> **TASK GOAL**: Pull every line that holds the word "Smola" from the entries.

> **PROVIDED RECORDS**:
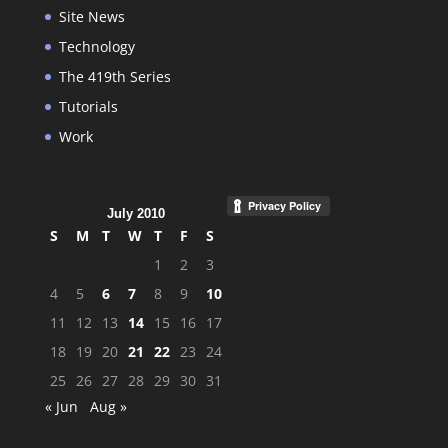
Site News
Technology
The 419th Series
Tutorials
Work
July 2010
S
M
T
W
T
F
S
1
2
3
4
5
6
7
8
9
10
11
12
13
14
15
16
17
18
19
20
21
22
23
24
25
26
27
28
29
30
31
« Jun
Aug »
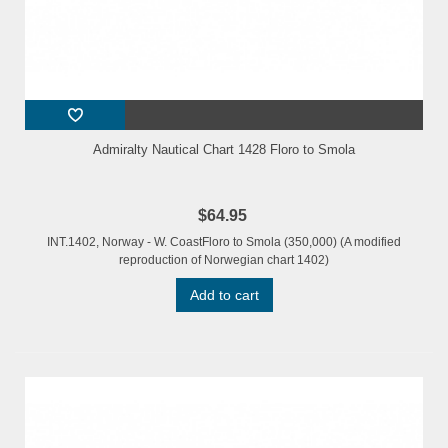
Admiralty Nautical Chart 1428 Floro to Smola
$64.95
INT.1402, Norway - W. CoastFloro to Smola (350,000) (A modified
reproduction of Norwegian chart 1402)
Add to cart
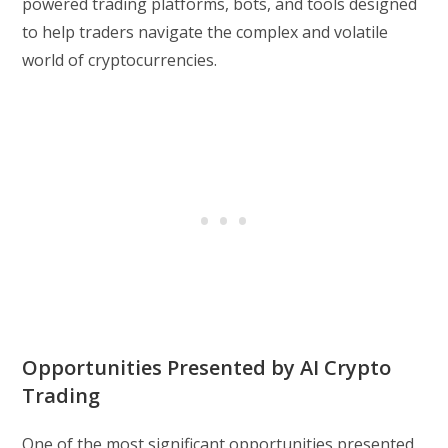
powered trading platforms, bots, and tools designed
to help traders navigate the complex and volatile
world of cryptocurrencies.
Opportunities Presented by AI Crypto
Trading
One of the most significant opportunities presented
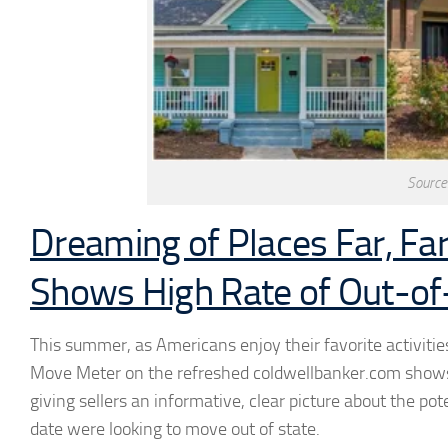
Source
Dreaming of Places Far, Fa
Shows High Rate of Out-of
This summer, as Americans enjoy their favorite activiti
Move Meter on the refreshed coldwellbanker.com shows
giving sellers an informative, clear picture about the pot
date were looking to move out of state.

> **OUTPUT OF THE EXERCISE**:
Admiralty Nautical Chart 1428 Floro to Smola
INT.1402, Norway - W. CoastFloro to Smola (350,000) (A modified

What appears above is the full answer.